Reproduce the records below exactly as they appear.

(Dataset entries)

···

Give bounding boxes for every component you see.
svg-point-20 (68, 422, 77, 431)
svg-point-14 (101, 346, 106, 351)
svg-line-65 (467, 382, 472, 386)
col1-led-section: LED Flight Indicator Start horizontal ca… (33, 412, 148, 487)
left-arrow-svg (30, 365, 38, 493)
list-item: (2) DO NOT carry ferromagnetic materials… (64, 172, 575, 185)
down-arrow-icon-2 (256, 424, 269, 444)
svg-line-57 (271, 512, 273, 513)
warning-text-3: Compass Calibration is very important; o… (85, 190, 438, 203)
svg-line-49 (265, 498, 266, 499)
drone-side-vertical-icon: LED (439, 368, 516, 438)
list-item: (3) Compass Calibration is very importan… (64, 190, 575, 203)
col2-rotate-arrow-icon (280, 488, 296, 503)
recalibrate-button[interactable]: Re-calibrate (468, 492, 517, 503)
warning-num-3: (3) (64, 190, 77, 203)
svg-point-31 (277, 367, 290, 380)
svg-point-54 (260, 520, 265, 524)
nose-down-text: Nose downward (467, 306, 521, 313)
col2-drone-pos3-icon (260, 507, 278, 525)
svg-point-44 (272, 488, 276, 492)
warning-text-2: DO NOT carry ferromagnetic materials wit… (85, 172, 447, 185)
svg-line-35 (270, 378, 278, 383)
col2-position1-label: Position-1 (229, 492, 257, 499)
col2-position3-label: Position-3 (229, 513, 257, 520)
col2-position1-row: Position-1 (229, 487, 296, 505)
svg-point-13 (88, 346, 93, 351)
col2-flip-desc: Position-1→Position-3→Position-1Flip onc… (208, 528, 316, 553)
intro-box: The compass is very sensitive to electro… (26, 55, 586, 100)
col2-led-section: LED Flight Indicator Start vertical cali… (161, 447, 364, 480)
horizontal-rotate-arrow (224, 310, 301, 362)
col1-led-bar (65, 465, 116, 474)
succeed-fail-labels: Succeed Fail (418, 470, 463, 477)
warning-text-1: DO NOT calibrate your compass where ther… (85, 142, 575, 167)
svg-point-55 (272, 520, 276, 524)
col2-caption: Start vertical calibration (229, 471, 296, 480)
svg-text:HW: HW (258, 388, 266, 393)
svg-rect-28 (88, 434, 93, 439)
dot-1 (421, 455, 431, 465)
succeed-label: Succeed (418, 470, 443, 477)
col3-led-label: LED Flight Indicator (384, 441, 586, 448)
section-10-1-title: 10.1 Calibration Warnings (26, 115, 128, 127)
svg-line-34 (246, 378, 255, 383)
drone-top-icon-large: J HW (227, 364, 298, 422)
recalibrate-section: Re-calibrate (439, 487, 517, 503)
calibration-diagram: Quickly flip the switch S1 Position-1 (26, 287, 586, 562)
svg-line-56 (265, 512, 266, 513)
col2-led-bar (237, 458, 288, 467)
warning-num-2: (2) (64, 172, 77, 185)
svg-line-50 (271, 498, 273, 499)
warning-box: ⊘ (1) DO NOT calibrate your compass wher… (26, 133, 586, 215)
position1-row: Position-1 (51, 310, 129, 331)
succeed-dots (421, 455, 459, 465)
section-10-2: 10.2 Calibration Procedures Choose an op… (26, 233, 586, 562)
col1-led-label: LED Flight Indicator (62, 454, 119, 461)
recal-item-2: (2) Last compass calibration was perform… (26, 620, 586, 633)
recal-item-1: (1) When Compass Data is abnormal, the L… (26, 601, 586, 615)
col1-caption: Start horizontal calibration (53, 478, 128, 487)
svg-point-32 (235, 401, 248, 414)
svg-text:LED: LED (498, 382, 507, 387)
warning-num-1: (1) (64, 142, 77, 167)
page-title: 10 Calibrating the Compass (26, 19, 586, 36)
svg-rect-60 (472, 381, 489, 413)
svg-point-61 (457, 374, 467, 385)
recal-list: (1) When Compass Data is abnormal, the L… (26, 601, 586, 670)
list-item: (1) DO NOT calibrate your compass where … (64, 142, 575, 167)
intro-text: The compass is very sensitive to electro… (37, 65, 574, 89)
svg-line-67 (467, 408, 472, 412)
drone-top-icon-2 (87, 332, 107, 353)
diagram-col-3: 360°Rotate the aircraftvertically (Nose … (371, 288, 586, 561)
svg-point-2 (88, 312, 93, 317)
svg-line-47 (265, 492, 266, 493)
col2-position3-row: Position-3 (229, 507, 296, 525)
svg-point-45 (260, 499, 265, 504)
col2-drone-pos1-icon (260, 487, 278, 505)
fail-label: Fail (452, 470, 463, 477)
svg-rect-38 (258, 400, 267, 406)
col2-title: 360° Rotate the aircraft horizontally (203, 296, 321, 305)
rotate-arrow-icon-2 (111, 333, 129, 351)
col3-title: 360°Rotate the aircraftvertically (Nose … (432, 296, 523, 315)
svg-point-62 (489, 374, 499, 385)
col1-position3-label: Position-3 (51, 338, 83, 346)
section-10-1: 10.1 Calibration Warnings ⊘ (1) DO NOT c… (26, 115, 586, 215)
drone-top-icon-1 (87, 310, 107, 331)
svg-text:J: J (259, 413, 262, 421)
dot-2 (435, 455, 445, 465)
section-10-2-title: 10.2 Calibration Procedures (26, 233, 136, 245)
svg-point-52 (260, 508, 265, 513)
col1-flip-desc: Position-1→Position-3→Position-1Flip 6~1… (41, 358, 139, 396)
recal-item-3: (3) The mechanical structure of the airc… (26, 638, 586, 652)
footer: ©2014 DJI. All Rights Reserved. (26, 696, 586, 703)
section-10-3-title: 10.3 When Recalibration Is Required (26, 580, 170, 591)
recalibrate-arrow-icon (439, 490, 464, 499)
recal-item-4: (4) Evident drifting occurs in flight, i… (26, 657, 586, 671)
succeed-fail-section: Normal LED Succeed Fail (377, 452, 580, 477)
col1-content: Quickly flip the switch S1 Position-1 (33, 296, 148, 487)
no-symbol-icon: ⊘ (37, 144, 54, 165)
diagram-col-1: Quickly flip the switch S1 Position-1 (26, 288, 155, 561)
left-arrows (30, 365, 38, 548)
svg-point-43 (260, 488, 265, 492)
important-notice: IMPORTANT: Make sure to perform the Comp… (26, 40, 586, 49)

···

SOLUTION FOR THIS EXERCISE
Give bounding boxes for every component you see.
svg-point-20 (68, 422, 77, 431)
svg-point-14 (101, 346, 106, 351)
svg-line-65 (467, 382, 472, 386)
col1-led-section: LED Flight Indicator Start horizontal ca… (33, 412, 148, 487)
left-arrow-svg (30, 365, 38, 493)
list-item: (2) DO NOT carry ferromagnetic materials… (64, 172, 575, 185)
down-arrow-icon-2 (256, 424, 269, 444)
svg-line-57 (271, 512, 273, 513)
warning-text-3: Compass Calibration is very important; o… (85, 190, 438, 203)
svg-line-49 (265, 498, 266, 499)
drone-side-vertical-icon: LED (439, 368, 516, 438)
list-item: (3) Compass Calibration is very importan… (64, 190, 575, 203)
col2-rotate-arrow-icon (280, 488, 296, 503)
recalibrate-button[interactable]: Re-calibrate (468, 492, 517, 503)
warning-num-3: (3) (64, 190, 77, 203)
svg-point-31 (277, 367, 290, 380)
svg-point-54 (260, 520, 265, 524)
nose-down-text: Nose downward (467, 306, 521, 313)
col2-drone-pos3-icon (260, 507, 278, 525)
svg-point-44 (272, 488, 276, 492)
warning-text-2: DO NOT carry ferromagnetic materials wit… (85, 172, 447, 185)
svg-line-35 (270, 378, 278, 383)
col2-position1-label: Position-1 (229, 492, 257, 499)
col2-position3-label: Position-3 (229, 513, 257, 520)
col2-position1-row: Position-1 (229, 487, 296, 505)
svg-point-13 (88, 346, 93, 351)
col2-flip-desc: Position-1→Position-3→Position-1Flip onc… (208, 528, 316, 553)
intro-box: The compass is very sensitive to electro… (26, 55, 586, 100)
col2-led-section: LED Flight Indicator Start vertical cali… (161, 447, 364, 480)
horizontal-rotate-arrow (224, 310, 301, 362)
col1-led-bar (65, 465, 116, 474)
succeed-fail-labels: Succeed Fail (418, 470, 463, 477)
warning-text-1: DO NOT calibrate your compass where ther… (85, 142, 575, 167)
svg-point-55 (272, 520, 276, 524)
col2-caption: Start vertical calibration (229, 471, 296, 480)
svg-text:HW: HW (258, 388, 266, 393)
svg-rect-28 (88, 434, 93, 439)
dot-1 (421, 455, 431, 465)
succeed-label: Succeed (418, 470, 443, 477)
col3-led-label: LED Flight Indicator (384, 441, 586, 448)
section-10-1-title: 10.1 Calibration Warnings (26, 115, 128, 127)
svg-line-34 (246, 378, 255, 383)
drone-top-icon-large: J HW (227, 364, 298, 422)
recalibrate-section: Re-calibrate (439, 487, 517, 503)
calibration-diagram: Quickly flip the switch S1 Position-1 (26, 287, 586, 562)
svg-line-56 (265, 512, 266, 513)
col2-led-bar (237, 458, 288, 467)
warning-num-2: (2) (64, 172, 77, 185)
svg-line-50 (271, 498, 273, 499)
warning-box: ⊘ (1) DO NOT calibrate your compass wher… (26, 133, 586, 215)
position1-row: Position-1 (51, 310, 129, 331)
succeed-dots (421, 455, 459, 465)
section-10-2: 10.2 Calibration Procedures Choose an op… (26, 233, 586, 562)
col1-led-label: LED Flight Indicator (62, 454, 119, 461)
recal-item-2: (2) Last compass calibration was perform… (26, 620, 586, 633)
recal-item-1: (1) When Compass Data is abnormal, the L… (26, 601, 586, 615)
col1-caption: Start horizontal calibration (53, 478, 128, 487)
svg-point-32 (235, 401, 248, 414)
svg-text:LED: LED (498, 382, 507, 387)
warning-num-1: (1) (64, 142, 77, 167)
page-title: 10 Calibrating the Compass (26, 19, 586, 36)
svg-rect-60 (472, 381, 489, 413)
svg-point-61 (457, 374, 467, 385)
recal-list: (1) When Compass Data is abnormal, the L… (26, 601, 586, 670)
list-item: (1) DO NOT calibrate your compass where … (64, 142, 575, 167)
intro-text: The compass is very sensitive to electro… (37, 65, 574, 89)
svg-line-67 (467, 408, 472, 412)
drone-top-icon-2 (87, 332, 107, 353)
diagram-col-3: 360°Rotate the aircraftvertically (Nose … (371, 288, 586, 561)
svg-point-2 (88, 312, 93, 317)
svg-line-47 (265, 492, 266, 493)
col2-position3-row: Position-3 (229, 507, 296, 525)
svg-point-45 (260, 499, 265, 504)
col2-drone-pos1-icon (260, 487, 278, 505)
fail-label: Fail (452, 470, 463, 477)
svg-rect-38 (258, 400, 267, 406)
col2-title: 360° Rotate the aircraft horizontally (203, 296, 321, 305)
rotate-arrow-icon-2 (111, 333, 129, 351)
col3-title: 360°Rotate the aircraftvertically (Nose … (432, 296, 523, 315)
svg-point-62 (489, 374, 499, 385)
col1-position3-label: Position-3 (51, 338, 83, 346)
section-10-1: 10.1 Calibration Warnings ⊘ (1) DO NOT c… (26, 115, 586, 215)
drone-top-icon-1 (87, 310, 107, 331)
svg-text:J: J (259, 413, 262, 421)
dot-2 (435, 455, 445, 465)
section-10-2-title: 10.2 Calibration Procedures (26, 233, 136, 245)
svg-point-52 (260, 508, 265, 513)
col1-flip-desc: Position-1→Position-3→Position-1Flip 6~1… (41, 358, 139, 396)
recal-item-3: (3) The mechanical structure of the airc… (26, 638, 586, 652)
footer: ©2014 DJI. All Rights Reserved. (26, 696, 586, 703)
section-10-3-title: 10.3 When Recalibration Is Required (26, 580, 170, 591)
recalibrate-arrow-icon (439, 490, 464, 499)
recal-item-4: (4) Evident drifting occurs in flight, i… (26, 657, 586, 671)
succeed-fail-section: Normal LED Succeed Fail (377, 452, 580, 477)
col1-content: Quickly flip the switch S1 Position-1 (33, 296, 148, 487)
no-symbol-icon: ⊘ (37, 144, 54, 165)
diagram-col-1: Quickly flip the switch S1 Position-1 (26, 288, 155, 561)
left-arrows (30, 365, 38, 548)
svg-point-43 (260, 488, 265, 492)
important-notice: IMPORTANT: Make sure to perform the Comp… (26, 40, 586, 49)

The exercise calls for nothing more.